- Opening Delimiter -

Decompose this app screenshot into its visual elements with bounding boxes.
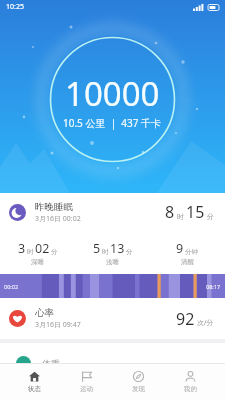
- button[interactable]: Profile: [164, 364, 216, 400]
- button[interactable]: 9: [150, 231, 225, 274]
- staticText: 昨晚睡眠: [35, 201, 73, 213]
- staticText: 13: [110, 240, 125, 257]
- button[interactable]: 5: [75, 231, 150, 274]
- staticText: 分: [51, 248, 58, 256]
- staticText: 我的: [184, 385, 197, 393]
- staticText: 分钟: [185, 248, 198, 256]
- staticText: 3月16日 00:02: [35, 214, 81, 224]
- staticText: 3: [18, 240, 26, 257]
- staticText: 深睡: [31, 258, 44, 266]
- staticText: 次/分: [197, 318, 214, 328]
- staticText: 时: [27, 248, 34, 256]
- staticText: 清醒: [181, 258, 194, 266]
- button[interactable]: 心率: [9, 298, 214, 339]
- button[interactable]: 体重: [16, 343, 214, 383]
- staticText: 3月16日 09:47: [35, 320, 81, 330]
- staticText: 5: [93, 240, 101, 257]
- staticText: 时: [102, 248, 109, 256]
- staticText: 运动: [80, 385, 93, 393]
- staticText: 8: [165, 201, 175, 223]
- button[interactable]: Status: [8, 364, 60, 400]
- staticText: 分: [207, 212, 214, 221]
- button[interactable]: 00:02: [0, 274, 225, 298]
- staticText: 状态: [28, 385, 41, 393]
- staticText: 9: [176, 240, 184, 257]
- staticText: 10.5 公里 | 437 千卡: [63, 116, 162, 130]
- staticText: 02: [35, 240, 50, 257]
- staticText: 15: [186, 201, 205, 223]
- staticText: 体重: [42, 358, 60, 369]
- staticText: 10:25: [6, 2, 24, 12]
- staticText: 分: [126, 248, 133, 256]
- button[interactable]: Discover: [112, 364, 164, 400]
- staticText: 发现: [132, 385, 145, 393]
- button[interactable]: 昨晚睡眠: [9, 193, 214, 231]
- button[interactable]: Workout: [60, 364, 112, 400]
- staticText: 10000: [65, 71, 160, 116]
- staticText: 92: [176, 308, 195, 330]
- staticText: 00:02: [4, 283, 19, 290]
- staticText: 08:17: [206, 283, 221, 290]
- staticText: 时: [177, 212, 184, 221]
- button[interactable]: 3: [0, 231, 75, 274]
- staticText: 心率: [35, 307, 54, 319]
- staticText: 浅睡: [106, 258, 119, 266]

- Closing Delimiter -

*EXERCISE GOAL*.
Your response should contain each line of the listing in which the word "button" occurs.

*TASK RESPONSE*.
- button[interactable]: Profile: [164, 364, 216, 400]
- button[interactable]: 9: [150, 231, 225, 274]
- button[interactable]: 5: [75, 231, 150, 274]
- button[interactable]: 心率: [9, 298, 214, 339]
- button[interactable]: 体重: [16, 343, 214, 383]
- button[interactable]: Status: [8, 364, 60, 400]
- button[interactable]: 00:02: [0, 274, 225, 298]
- button[interactable]: Discover: [112, 364, 164, 400]
- button[interactable]: 昨晚睡眠: [9, 193, 214, 231]
- button[interactable]: Workout: [60, 364, 112, 400]
- button[interactable]: 3: [0, 231, 75, 274]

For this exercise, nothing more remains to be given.